Cohort

Cohort is a Spring Actuator style replacement for Ktor. It provides HTTP endpoints to help monitor and manage apps in production. For example healthchecks, logging, database and JVM metrics.

See changelog

Features

All features are disabled by default.

Comprehensive system healthchecks: Expose healthcheck endpoints that check for thread deadlocks, memory usage, disk space, cpu usage, garbage collection and more.
Resource healthchecks: Additional modules to monitor the health of Redis, Kafka, Elasticsearch, databases and other resources.
Database pools: See runtime metrics such as active and idle connections in database pools such as Hikari Connection Pool.
JVM Info: Enable endpoints to export system properties, JVM arguments and version information, and O/S name / version.
Thread and heap dumps: Optional endpoints to export a thread dump or heap dump, in the standard JVM format, for analysis locally.
Database migrations: See the status of applied and pending database migrations from either Flyway or Liquibase.
Logging configuration: View configured loggers and levels and modify log levels at runtime.

How to use

Include the following dependencies in your build:

com.sksamuel.cohort:cohort-core:<version>

And either

com.sksamuel.cohort:cohort-ktor:<version> for ktor 1.x or
com.sksamuel.cohort:cohort-ktor2:<version> for ktor 2.x

along with the additional modules for any features you wish to activate. For example the kafka module requires com.sksamuel.cohort:cohort-kafka:<version>.

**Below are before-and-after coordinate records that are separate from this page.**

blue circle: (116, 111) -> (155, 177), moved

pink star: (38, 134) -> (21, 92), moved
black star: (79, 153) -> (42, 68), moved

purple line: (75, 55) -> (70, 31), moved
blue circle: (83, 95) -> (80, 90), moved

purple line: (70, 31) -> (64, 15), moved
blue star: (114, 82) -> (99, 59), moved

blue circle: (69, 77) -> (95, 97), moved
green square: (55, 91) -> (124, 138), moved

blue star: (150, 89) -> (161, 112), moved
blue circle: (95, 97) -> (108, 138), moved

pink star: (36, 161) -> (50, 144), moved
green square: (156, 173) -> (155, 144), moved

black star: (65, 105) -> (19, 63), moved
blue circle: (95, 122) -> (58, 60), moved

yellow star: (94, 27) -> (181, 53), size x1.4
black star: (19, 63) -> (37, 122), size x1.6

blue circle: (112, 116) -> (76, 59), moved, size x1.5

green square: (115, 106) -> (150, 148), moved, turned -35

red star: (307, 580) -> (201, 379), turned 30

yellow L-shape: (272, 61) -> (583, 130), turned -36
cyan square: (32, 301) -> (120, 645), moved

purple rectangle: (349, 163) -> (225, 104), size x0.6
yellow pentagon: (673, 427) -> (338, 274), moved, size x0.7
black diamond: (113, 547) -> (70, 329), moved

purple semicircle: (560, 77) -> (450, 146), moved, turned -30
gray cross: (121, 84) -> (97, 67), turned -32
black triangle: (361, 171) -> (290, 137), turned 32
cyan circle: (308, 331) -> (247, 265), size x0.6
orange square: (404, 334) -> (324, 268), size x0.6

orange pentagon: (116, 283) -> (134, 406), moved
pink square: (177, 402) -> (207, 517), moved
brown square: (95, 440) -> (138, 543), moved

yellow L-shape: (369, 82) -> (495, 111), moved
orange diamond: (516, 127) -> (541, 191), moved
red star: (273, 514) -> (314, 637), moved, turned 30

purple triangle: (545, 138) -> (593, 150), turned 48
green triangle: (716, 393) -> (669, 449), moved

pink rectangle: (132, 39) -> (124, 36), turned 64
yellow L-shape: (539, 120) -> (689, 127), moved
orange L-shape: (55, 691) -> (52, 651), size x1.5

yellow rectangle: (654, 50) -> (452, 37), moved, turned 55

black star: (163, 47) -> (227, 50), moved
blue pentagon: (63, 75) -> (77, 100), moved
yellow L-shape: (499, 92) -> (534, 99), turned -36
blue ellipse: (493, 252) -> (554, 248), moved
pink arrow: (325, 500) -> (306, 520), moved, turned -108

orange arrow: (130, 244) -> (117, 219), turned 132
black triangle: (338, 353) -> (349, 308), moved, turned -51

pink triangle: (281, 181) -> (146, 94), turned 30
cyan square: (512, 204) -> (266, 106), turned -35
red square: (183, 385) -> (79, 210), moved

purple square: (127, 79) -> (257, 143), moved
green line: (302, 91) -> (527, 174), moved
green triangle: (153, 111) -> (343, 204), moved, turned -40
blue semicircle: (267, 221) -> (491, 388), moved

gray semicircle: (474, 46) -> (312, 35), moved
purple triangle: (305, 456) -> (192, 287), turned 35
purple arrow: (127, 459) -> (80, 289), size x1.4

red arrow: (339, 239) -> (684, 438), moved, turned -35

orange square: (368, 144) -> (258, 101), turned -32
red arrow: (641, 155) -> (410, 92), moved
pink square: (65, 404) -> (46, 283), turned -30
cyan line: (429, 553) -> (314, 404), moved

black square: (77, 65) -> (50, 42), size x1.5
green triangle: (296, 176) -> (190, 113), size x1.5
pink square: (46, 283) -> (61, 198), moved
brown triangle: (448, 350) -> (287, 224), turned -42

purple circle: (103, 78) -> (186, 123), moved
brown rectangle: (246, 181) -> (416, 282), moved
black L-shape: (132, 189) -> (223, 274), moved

Then to wire into Ktor, install the Cohort plugin, and enable whichever features / endpoints we want to expose.

Here is a sample configuration with each feature enabled.

install(Cohort) {

  // enable an endpoint to display operating system name and version
  operatingSystem = true

  // enable runtime JVM information such as vm options and vendor name
  jvmInfo = true

  // configure the Logback log manager to show effective log levels and allow runtime adjustment
  logManager = LogbackManager

  // show connection pool information
  dataSources = listOf(HikariDataSourceManager(ds))

  // show current system properties
  sysprops = true

  // enable an endpoint to dump the heap in hprof format
  heapdump = true

  // enable an endpoint to dump threads
  threaddump = true

  // enable healthchecks for kubernetes
  // each of these is optional and can map to any healthchecks/url you wish
  healthcheck("/liveness", livechecks)
  healthcheck("/readiness", readychecks)
  healthcheck("/startup", startupchecks)
}

Healthchecks

Cohort provides HealthChecks for a variety of JVM metrics such as memory and thread deadlocks as well as connectivity to services such as Kafka and Elasticsearch and databases.

We use health checks by adding them to a HealthCheckRegistry instance, along with an interval of how often to run the checks. A registry requires a coroutine dispatcher to execute the checks on. Healthchecks can take advantage of coroutines to suspend if they need to do something IO based. Cohort will periodically run these healthchecks based on the passed schedule and record if they are healthy or unhealthy.

For example:

val checks = HealthCheckRegistry(Dispatchers.Default) {

  // detects if threads are mutually blocked on each others locks
  register(ThreadDeadlockHealthCheck(), 1.minutes)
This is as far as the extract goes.